As a family, traveling together isn’t very complicated. It’s pretty easy to decide on dates and destinations and then proceed on the journey. However, after a divorce, making travel decisions could prove challenging. You’ll have to consider your custody arrangements before making any move.
Depending on the nature of your travel plans, your custody agreement can be affected. If you’re vacationing with the children, for instance, does the timing fall within your scheduled parenting time? If it’s an out-of-state trip, does your custody agreement permit you to travel with the kids outside the state?
When traveling, with or without your kids, there are several things you must consider. You’ll need to find ways to include your children in your plans and consider the other parent without violating a court-ordered agreement.
Generally, courts love agreements that allow children to spend time with either parent away from their regular day-to-day experience. Therefore, when drafting custody arrangements during a divorce, parents are allowed to factor in vacation time.
The custody agreement usually contains details of how much time each parent can spend vacationing with the children. It may clearly state the exact dates either party may travel for vacation with the child. Furthermore, there may be instructions for both parties to give each other notification and schedule the traveling time in advance.

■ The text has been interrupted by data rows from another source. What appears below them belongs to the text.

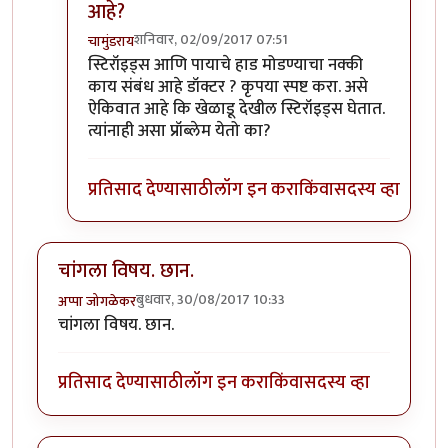
आहे?
शनिवार, 02/09/2017 07:51
चामुंडराय
In reply to
प्रत्येक वैद्यकशाखा काही
by
सुबोध खरे
स्टिरॉइड्स आणि पायाचे हाड मोडण्याचा नक्की
काय संबंध आहे डॉक्टर ? कृपया स्पष्ट करा. असे
ऐकिवात आहे कि खेळाडू देखील स्टिरॉइड्स घेतात.
त्यांनाही असा प्रॉब्लेम येतो का?
प्रतिसाद देण्यासाठी
लॉग इन करा
किंवा
सदस्य व्हा
चांगला विषय. छान.
बुधवार, 30/08/2017 10:33
अप्पा जोगळेकर
चांगला विषय. छान.
प्रतिसाद देण्यासाठी
लॉग इन करा
किंवा
सदस्य व्हा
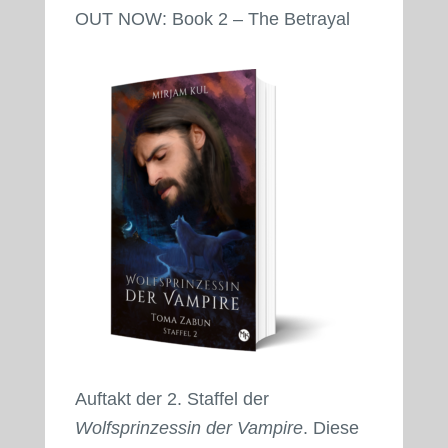
OUT NOW: Book 2 – The Betrayal
Auftakt der 2. Staffel der
Wolfsprinzessin der Vampire
. Diese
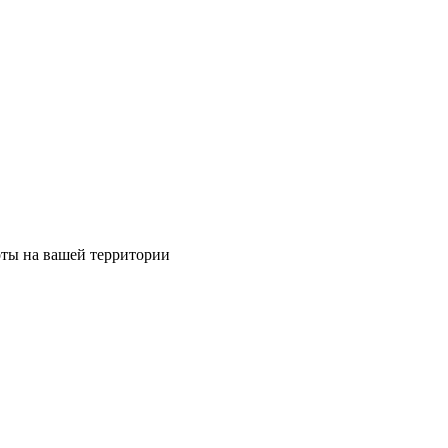
оты на вашей территории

Your custody agreement should clearly state under what circumstances one parent is allowed to travel with the child. More specific details should also follow. For instance, if a parent travels with the child, will the other parent be allowed contact during that period? How soon must the parent with the traveling documents make them available to the other parent?
If there are different conditions for out-of-state and out-of-country travels, you may want to specify those as well. However, if your traveling plans infringe on your co-parent’s scheduled custody time, discuss and agree on make-up options.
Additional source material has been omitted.